Penulis : Mas’ud Hakim, M.Si., M.H.
SabdaNews.com- Penegakan hukum pada dasarnya merupakan bagian integral dari tujuan hukum itu sendiri. Keadilan sebagai tujuan tertinggi hukum yang berhimpitan dengan tujuan akhir masyarakat, ternyata merupakan entitas yang sangat abstrak dan multi tafsir. Oleh karena itu pemaknaan keadilan secara konkret dalam bentuk penegakan hukum merupakan praktik dinamis yang menjadi tanggung jawab bersama. Salah satu yang patut disorot adalah penegakan hukum yang berkaitan dengan kebebasan berpendapat didalam negara demokrasi.
Hukum harus dapat menjamin kebebasan masyarakat dalam menyampaikan pendapat sebagaimana diamanatkan didalam perundang-undangan. Dengan demikian jangan sampai terjadi sebaliknya, hukum tergerus menjadi alat penguasa untuk mengekang kebebasan berpendapat. Kebebasan berpendapat secara bertanggung jawab sebagai pilar demokrasi harus mendapat jaminan penuh dari hukum.
Sudah lama disadari bahwa secara hakiki studi kebebasan merupakan wilayah yang sangat kompleks, sehingga dapat dipertanyakan dan dibahas oleh berbagai disiplin ilmu. Kebebasan tidak hanya dapat diberi label sebagai hak dan kemampuan untuk memilih dan berpikir, namun juga menjangkau pertanggung-jawaban atas suatu tindakan yang dilakukan dalam kehidupan bermasyarakat.

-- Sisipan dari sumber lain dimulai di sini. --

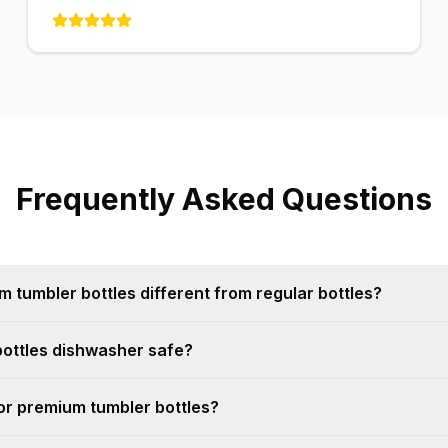
Frequently Asked Questions
tumbler bottles different from regular bottles?
bottles dishwasher safe?
for premium tumbler bottles?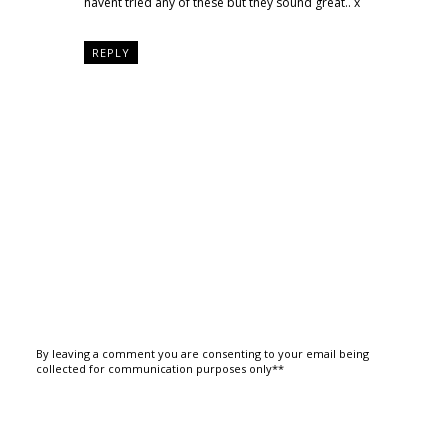
havent tried any of these but they sound great.. x
REPLY
By leaving a comment you are consenting to your email being
collected for communication purposes only**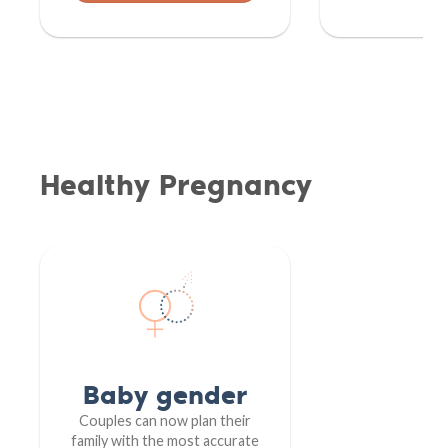
Healthy Pregnancy
Baby gender
Couples can now plan their
family with the most accurate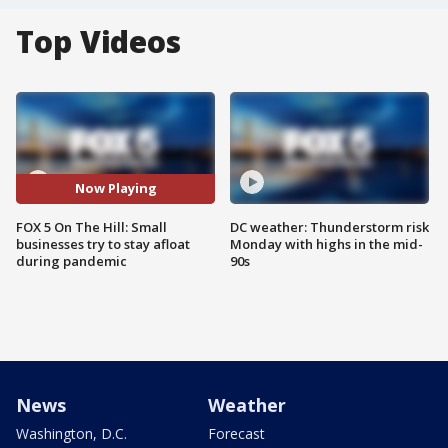
Top Videos
Now Playing
FOX 5 On The Hill: Small
DC weather: Thunderstorm risk
businesses try to stay afloat
Monday with highs in the mid-
during pandemic
90s
News
Weather
Washington, D.C.
Forecast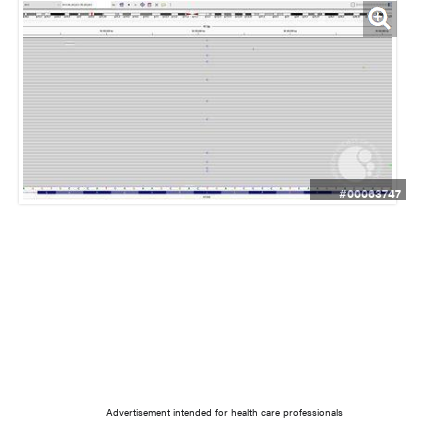
#00063747
Advertisement intended for health care professionals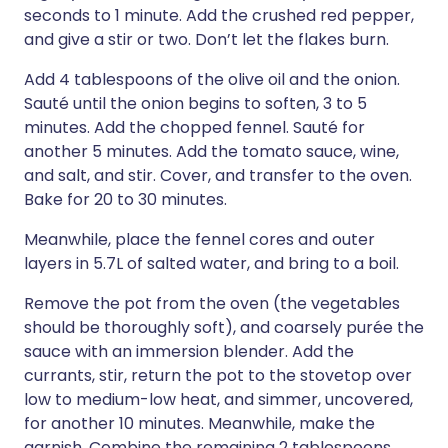
seconds to 1 minute. Add the crushed red pepper,
and give a stir or two. Don’t let the flakes burn.
Add 4 tablespoons of the olive oil and the onion.
Sauté until the onion begins to soften, 3 to 5
minutes. Add the chopped fennel. Sauté for
another 5 minutes. Add the tomato sauce, wine,
and salt, and stir. Cover, and transfer to the oven.
Bake for 20 to 30 minutes.
Meanwhile, place the fennel cores and outer
layers in 5.7L of salted water, and bring to a boil.
Remove the pot from the oven (the vegetables
should be thoroughly soft), and coarsely purée the
sauce with an immersion blender. Add the
currants, stir, return the pot to the stovetop over
low to medium-low heat, and simmer, uncovered,
for another 10 minutes. Meanwhile, make the
garnish. Combine the remaining 2 tablespoons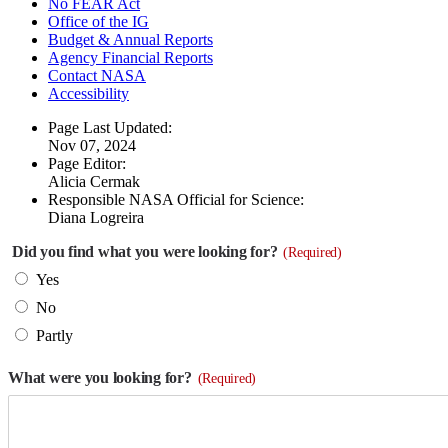
No FEAR Act
Office of the IG
Budget & Annual Reports
Agency Financial Reports
Contact NASA
Accessibility
Page Last Updated:
Nov 07, 2024
Page Editor:
Alicia Cermak
Responsible NASA Official for Science:
Diana Logreira
Did you find what you were looking for?
(Required)
Yes
No
Partly
What were you looking for?
(Required)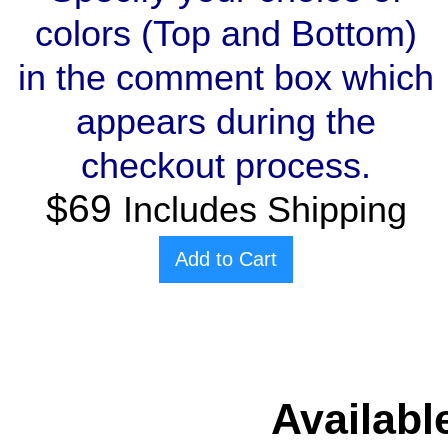
colors (Top and Bottom)
in the comment box which
appears during the
checkout process.
$69
Includes Shipping
Add to Cart
Availabl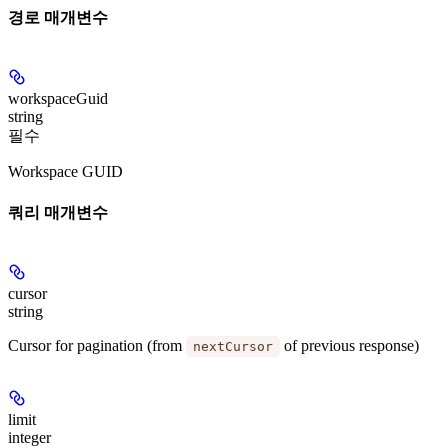
경로 매개변수
workspaceGuid
string
필수
Workspace GUID
쿼리 매개변수
cursor
string
Cursor for pagination (from
of previous response)
nextCursor
limit
integer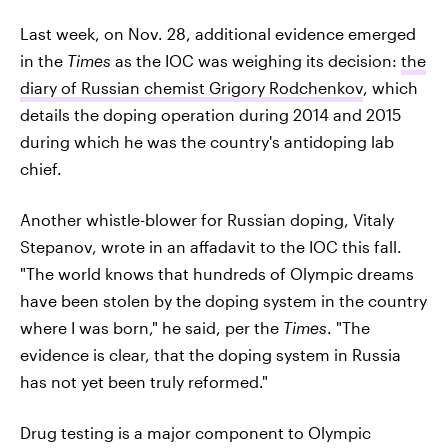
Last week, on Nov. 28, additional evidence emerged
in the
Times
as the IOC was weighing its decision:
the
diary of Russian chemist Grigory Rodchenkov
, which
details the doping operation during 2014 and 2015
during which he was the country's antidoping lab
chief.
Another whistle-blower for Russian doping, Vitaly
Stepanov, wrote in an affadavit to the IOC this fall.
"The world knows that hundreds of Olympic dreams
have been stolen by the doping system in the country
where I was born," he said, per the
Times
. "The
evidence is clear, that the doping system in Russia
has not yet been truly reformed."
Drug testing is a major component to Olympic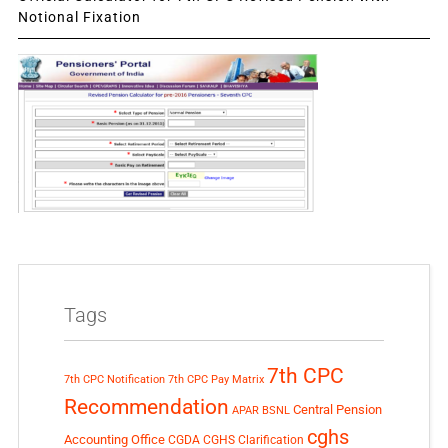
Notional Fixation
Tags
7th CPC
7th CPC Notification
7th CPC Pay Matrix
Recommendation
Central Pension
APAR
BSNL
cghs
Accounting Office
CGDA
CGHS Clarification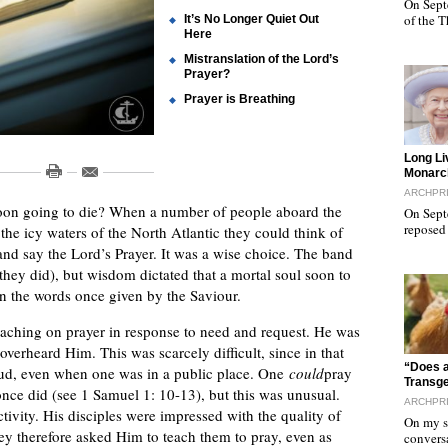
On Sept
of the 
It’s No Longer Quiet Out
Here
Mistranslation of the Lord’s
Prayer?
Prayer is Breathing
"
Long Li
Monarc
ARCHPR
on going to die? When a number of people aboard the
On Sept
reposed
the icy waters of the North Atlantic they could think of
 and say the Lord’s Prayer. It was a wise choice. The band
they did), but wisdom dictated that a mortal soul soon to
in the words once given by the Saviour.
teaching on prayer in response to need and request. He was
 overheard Him. This was scarcely difficult, since in that
"
“Does a
oud, even when one was in a public place. One
could
pray
Transg
nce did (see 1 Samuel 1: 10-13), but this was unusual.
ARCHPR
tivity. His disciples were impressed with the quality of
On my sa
ey therefore asked Him to teach them to pray, even as
convers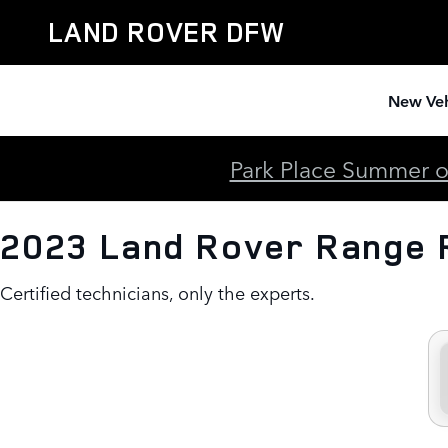
2023 Land Rover Range Rover B
Skip to main content
LAND ROVER DFW
New Veh
Park Place Summer of
2023 Land Rover Range 
Certified technicians, only the experts.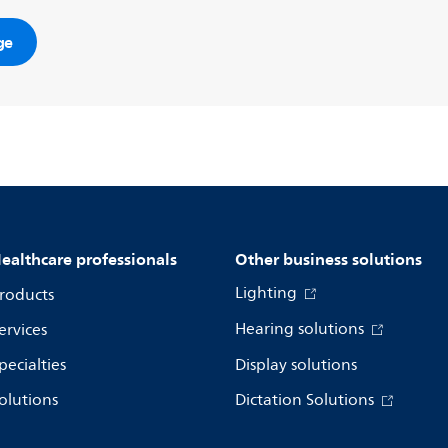
ge
ealthcare professionals
Other business solutions
Lighting
roducts
Hearing solutions
ervices
pecialties
Display solutions
olutions
Dictation Solutions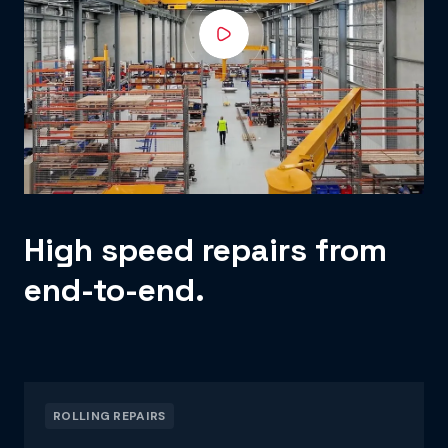
High speed repairs from
end-to-end.
ROLLING REPAIRS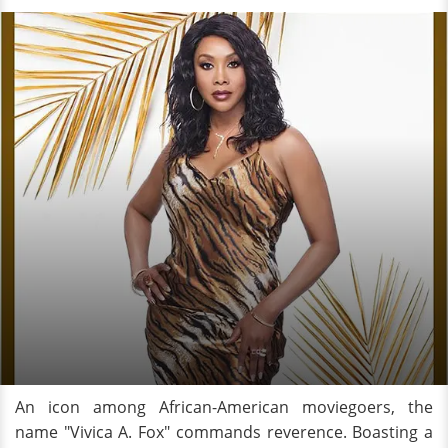
An icon among African-American moviegoers, the
name "Vivica A. Fox" commands reverence. Boasting a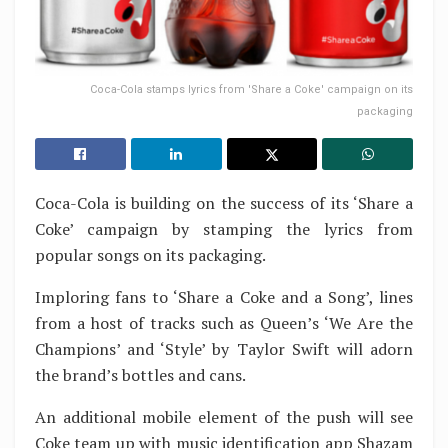
Coca-Cola stamps lyrics from 'Share a Coke' campaign on its
packaging
Coca-Cola is building on the success of its ‘Share a
Coke’ campaign by stamping the lyrics from
popular songs on its packaging.
Imploring fans to ‘Share a Coke and a Song’, lines
from a host of tracks such as Queen’s ‘We Are the
Champions’ and ‘Style’ by Taylor Swift will adorn
the brand’s bottles and cans.
An additional mobile element of the push will see
Coke team up with music identification app Shazam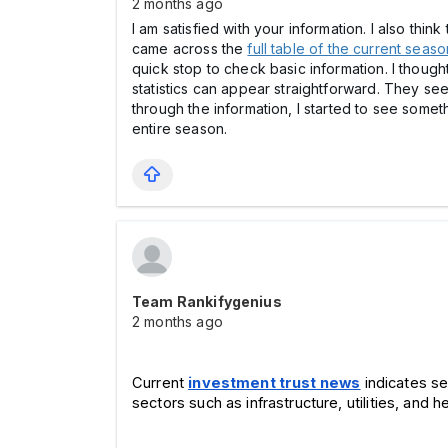
2 months ago
I am satisfied with your information. I also thi
came across the
full table of the current seaso
quick stop to check basic information. I thought
statistics can appear straightforward. They see
through the information, I started to see somet
entire season.
Team Rankifygenius
2 months ago
Current 
investment trust news
 indicates s
sectors such as infrastructure, utilities, and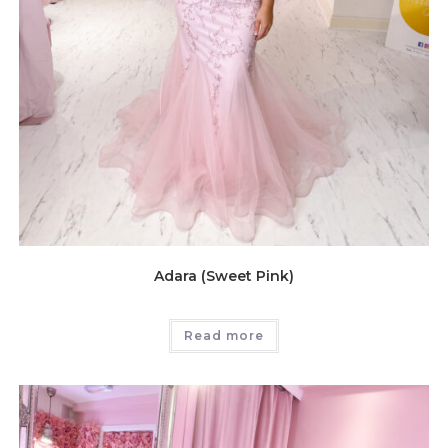
Adara (Sweet Pink)
Read more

Konsep kebebasan yang mencakup kebebasan berpikir, memilih, dan bertindak, harus selalu terhindar dari nuansa paksaan dan pembatasan-pembatasan tidak sah. Secara filosofis telah menempatkan makna kebebasan dan tanggung jawab sebagai satu kesatuan tidak terpisahkan. Tidak mungkin ada kebebasan tanpa tanggung jawab, sehingga makna
kebebasan tidak berarti kebebasan yang tanpa batas.
Kebebasan mutlak harus diimbangi dengan tanggung jawab, baik tanggung jawab terhadap diri sendiri maupun pihak lain. Didalam konteks politik, pembahasan tentang kebebasan pada umumnya dikaitkan dengan hak asasi manusia, demokrasi, dan kebebasan berpendapat. Konsep teori kebebasan yang berkembang di dunia dan patut untuk diketengahkan, antara adalah: (1) Teori Kebebasan Moral. Hal ini berarti kebebasan adalah kemampuan untuk memilih dan bertindak sesuai dengan hukum moral yang dihasilkan oleh akal budi. Kebebasan tidak dibenarkan jika bertitik tolak dari hawa nafsu; (2) Teori Kebebasan Bertanggung Jawab.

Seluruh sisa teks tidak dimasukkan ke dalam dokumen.